Half-time results from TyraTech Inc, for the six months ending on June 30 2017, which were released last week on September 12, were keenly awaited. This was probably because of expectations that the AIM-listed life sciences clean-tech company, focused on nature derived insect and parasite control products, would use the statement to update shareholders on progress with some radical changes that were afoot at the company.

When the company reported in April 2017 on its results for the year ending December 31 2016, it said that the group had made good progress in the year to the tune of a 13 per cent increase in gross revenue driven by largely by Vamousse, its break-through shampoo and head lice preventions products that gained a toehold in the important US market.

Following the end of the reporting period the company also introduced its first PureScience products in animal health, focusing on equine and poultry sectors as these were thought to have great potential. Gross revenue grew to US$8.4 million in 2016 against US$7.4m in 2015 and gross profit was US$4.8m against US$4.6m in 2015.

TyraTech focuses on increasing sales of its Vamousse anti-lice products in the US photo:www.tyratech.com

But the net loss for 2016 before and after taxes was US$2.3m, exactly the same as it was for 2015. Moreover, cash and cash equivalents at December 31 2016 were US$1.8m compared to US$4m the previous year and net cash used in operations decreased to US$1.8m against US$2.8m in 2015.

All this led the Board to decide that the company lacked the necessary resources from operating cash flow alone to fund the next phase of growth in both areas of the group’s activities.

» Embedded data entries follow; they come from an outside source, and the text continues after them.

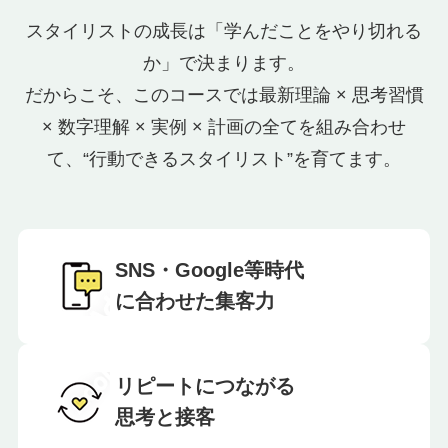
スタイリストの成長は「学んだことをやり切れる
か」で決まります。
だからこそ、このコースでは最新理論 × 思考習慣
× 数字理解 × 実例 × 計画の全てを組み合わせ
て、“行動できるスタイリスト”を育てます。
SNS・Google等時代
に合わせた集客力
リピートにつながる
思考と接客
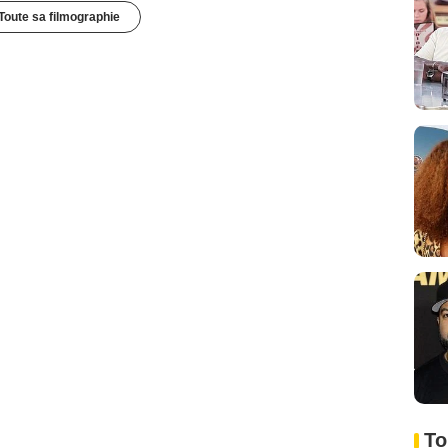
Toute sa filmographie
To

Accordingly, a strategic review on the way to unlock the future growth potential of the company’s assets and maximise shareholder value was announced in February 2017.

The first stage of this review concluded that the Board should divide the company’s intellectual property and products into two separate entities, focused on human health and animal health respectively. Initially, both entities would remain 100 per cent owned by TyraTech.

It was felt that the human health business, notably the Vamousse products, could be profitable as a stand-alone entity, with the available resources from its operating cash flow focused on expanding markets in the UK and US. But there were also hints and intimations that there could be further announcements emanating from the strategic review on how the other part of the business might be funded.

So what was forthcoming from the half time results release of September 12? Well, the statement did not really excite but nor did it disappoint either. There were no startling revelations from the strategic review. In fact, Non-Executive Chairman Jose Barella was rather bland about it.

He said: “We continue to work on our strategic review……… The process is progressing well and we intend to provide a full update to the market once we have a concrete conclusion as to the best outcome for all our shareholders.”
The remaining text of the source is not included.